Although these questions might never have definitive answers, an emerging learning approach provides a unique, functional balance of human input, self-development, and real-world interaction. This approach, which we call imitative learning, lets the robot continuously learn through multimodal interactions with a human trainer and the environment. The robot does not simply process incoming information but actively responds to natural visual, auditory, and tactile stimulation. The robot can pose questions, ask for actions to be repeatedly demonstrated, and use emotional states to communicate frustration, exhaustion, or boredom to the human trainer. Advocates of imitative learning see it as the cornerstone in a developmental foundation that can enable self-directed, future learning.
As you might expect, giving humanoids the ability to interact profitably with humans is not easy. For imitative learning to succeed, robots must have some way of knowing which aspects of the environment to attend to and precisely which actions to reproduce. For instance, a robot should not imitate a cough or a scratch when a trainer shows it how to turn a crank. To guide robots through the process of imitative learning, we must give them the ability to recognize and respond to natural cues we give unconsciously through body language.
HOW FAR HAVE WE COME?
This issue showcases a rich diversity of projects that use humanoid robots to model some subset of the physical, cognitive, emotional, and social aspects of human body and experience. In "Social Constraints on Animate Vision," Cynthia Breazeal, Aaron Edsinger, Paul Fitzpatrick, Brian Scassellati, and Paulina Varchavskaia discuss an MIT project in which they are training a robot head called Kismet with eyebrows, eyelids, ears, and a mouth to discern and respond to social cues, such as nodding and eye contact, that are crucial in correctly guiding interaction.

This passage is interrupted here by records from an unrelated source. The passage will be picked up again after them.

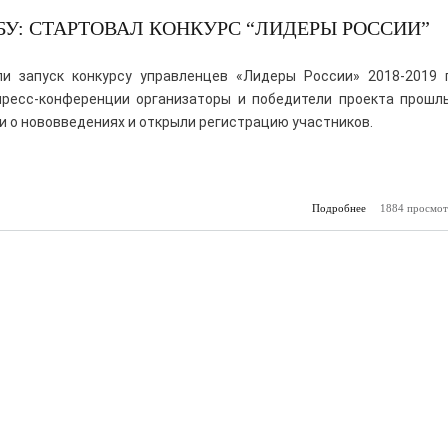
У: СТАРТОВАЛ КОНКУРС “ЛИДЕРЫ РОССИИ”
и запуск конкурсу управленцев «Лидеры России» 2018-2019 г
пресс-конференции организаторы и победители проекта прошл
и о нововведениях и открыли регистрацию участников.
Подробнее
1884 просмот
о Миллион ру
учебу: с
конкурс 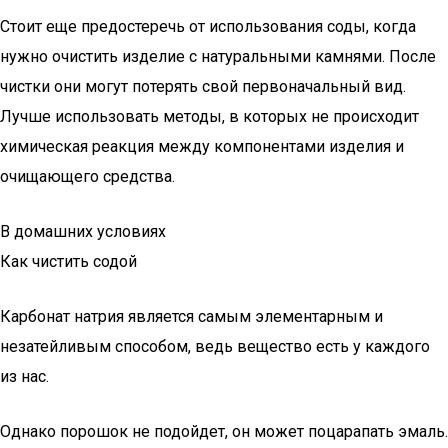
Стоит еще предостеречь от использования соды, когда
нужно очистить изделие с натуральными камнями. После
чистки они могут потерять свой первоначальный вид.
Лучше использовать методы, в которых не происходит
химическая реакция между компонентами изделия и
очищающего средства.
В домашних условиях
Как чистить содой
Карбонат натрия является самым элементарным и
незатейливым способом, ведь вещество есть у каждого
из нас.
Однако порошок не подойдет, он может поцарапать эмаль.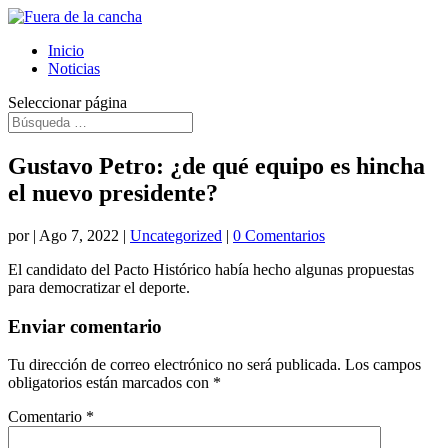
Inicio
Noticias
Seleccionar página
Gustavo Petro: ¿de qué equipo es hincha
el nuevo presidente?
por
|
Ago 7, 2022
|
Uncategorized
|
0 Comentarios
El candidato del Pacto Histórico había hecho algunas propuestas
para democratizar el deporte.
Enviar comentario
Tu dirección de correo electrónico no será publicada.
Los campos
obligatorios están marcados con
*
Comentario
*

Bryan Adams, Cynthia Breazeal, Rodney Brooks, and Brian Scassellati discuss another robot platform, Cog, in "Humanoid Robots: A New Kind of Tool." They equipped Cog with a sophisticated visual system capable of saccades, smooth pursuit, vergence, and head and eye coordination through modeling of the human vestibulo-ocular reflex. Cog responds to visual stimulation, sounds, and the ways people move its body parts. By exploiting its ability to interact with humans, Cog can learn diverse behaviors including everything from playing with a slinky to using a hammer. Eventually, military commanders who might not know beforehand what tasks Cog will need to accomplish will be able to naturally and quickly task it.

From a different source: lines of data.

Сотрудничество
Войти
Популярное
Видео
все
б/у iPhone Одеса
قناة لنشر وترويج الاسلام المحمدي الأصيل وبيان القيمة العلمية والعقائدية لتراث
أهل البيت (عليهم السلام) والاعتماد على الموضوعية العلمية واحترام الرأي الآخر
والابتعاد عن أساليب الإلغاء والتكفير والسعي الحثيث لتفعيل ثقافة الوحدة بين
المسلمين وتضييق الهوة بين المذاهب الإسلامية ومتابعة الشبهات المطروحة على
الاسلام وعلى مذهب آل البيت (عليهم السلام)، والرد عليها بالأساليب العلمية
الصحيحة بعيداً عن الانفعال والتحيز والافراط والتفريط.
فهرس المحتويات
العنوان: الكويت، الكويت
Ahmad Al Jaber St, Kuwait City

Work with imitative learning also progresses at Michigan State University, where researchers are using communicative learning to iteratively hone behavior as the humanoid responds to verbal feedback from a human trainer. 7 The foundational principle is that all human-derived forms of representation bias the system and inhibit learning's ability to scale. Instead, they wish the humanoid to build layers of control using as little built-in representation as possible. Rather than storing semantic information, the humanoid treats all stimulation as low-level vectors. Thus, the principles that let the robot process and learn from visual stimulation will apply equally well to other capabilities such as object manipulation.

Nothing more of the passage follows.